How the 'Fundamental Right' to Abortion Faded Away : Under the standard set by Roe v. Wade, there would be no question that a controversial Texas abortion law was invalid. What happened? (GARRETT EPPS, OCT 16 2014, The Atlantic)

Flash forward to 2011, as newly elected Republican legislatures convened in red states. After 40 decades of mobilization by anti-abortion activists, the political climate and much of the federal judiciary had turned toxic for abortion rights. A study by the Guttmacher Institute finds that state legislatures enacted 205 restrictions between 2011 and 2013--more than had been passed nationwide in the 10 previous years. The two at issue in Texas are called "TRAPs" ("targeted regulation of abortion providers")--supposedly health-related rules that apply only to abortion providers and clinics.

First is an "admitting privileges" requirement--any doctor performing abortions must have a formal seal of approval from a hospital within 30 miles of the clinic--approval which may be withheld for economic or competitive reasons, or simply because the hospital disapproves of abortion. There is no real medical benefit. In the rare case of a complication requiring emergency treatment, local hospitals will treat any patient from a clinic. Second is a requirement that abortion clinics meet the physical standards for "ambulatory surgical centers," which perform invasive outpatient surgery. Abortion clinics aren't ASCs, but the legislatures now required them to have the same level of facilities, including things such as the width of hallways. Many existing clinics don't meet those standards, and would have to close.

So did these laws impose an "undue burden"? No, the Fifth Circuit found, because they wouldn't stop a "large fraction" of women from getting an abortion.

If the laws went into effect, 90 percent of women would only have to drive 150 miles to get to a clinic--and "an increase of travel of less than 150 miles for some women is not an undue burden," the Fifth Circuit said. The remaining 10 percent would be out of luck--but 10 percent is not a "large fraction."

The Casey plurality had said an undue burden was any measure that had "the purpose or effect of placing a substantial obstacle" in a woman's path. As Cornell Law Professor Sherry Colb has pointed out, "Had the Fifth Circuit ... taken the purpose prong of this test seriously, it would not have had to closely examine the impact of such laws." The Texas law clearly had the purpose of stopping as many abortions as the legislature thought it could get away with. The emerging rule is: Some bullying, even a lot of bullying, is okay. As long as we pretend there's a health purpose, as long as some women somewhere can get still abortions, as long as nobody anywhere admits what's really going on, the "right" has not been violated.

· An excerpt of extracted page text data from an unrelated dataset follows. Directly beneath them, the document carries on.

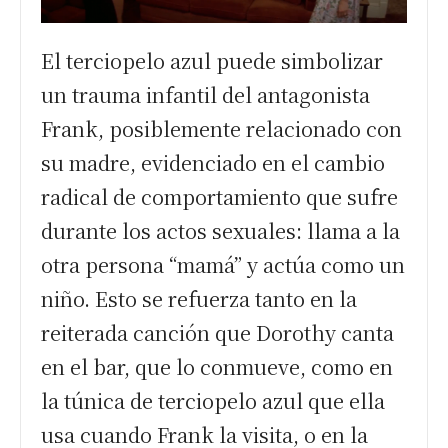
El terciopelo azul puede simbolizar
un trauma infantil del antagonista
Frank, posiblemente relacionado con
su madre, evidenciado en el cambio
radical de comportamiento que sufre
durante los actos sexuales: llama a la
otra persona “mamá” y actúa como un
niño. Esto se refuerza tanto en la
reiterada canción que Dorothy canta
en el bar, que lo conmueve, como en
la túnica de terciopelo azul que ella
usa cuando Frank la visita, o en la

The right to choose, then, isn't what The New York Times's Linda Greenhouse calls "a right like any other." It's more like a role on a reality-TV show--the chance to stumble through a growing, onerous, and senseless set of demands designed to exhaust and bully any woman who tries to exercise it. It would be nice to imagine that the Supreme Court might set this topsy-turvy doctrine straight. But looking at the five members of this Court's majority--the five who voted in Hobby Lobby to ignore female employees' reproductive-health needs--I remember some words of Justice Harry Blackmun as he watched the tide on the Court turn against abortion rights in 1989. "The signs are evident and ominous," he wrote, "and a chill wind blows."

Gay marriage is likely just the new abortion, an issue the Left believes to have been settled in its favor by courts which will not withstand the pressures of democratic government.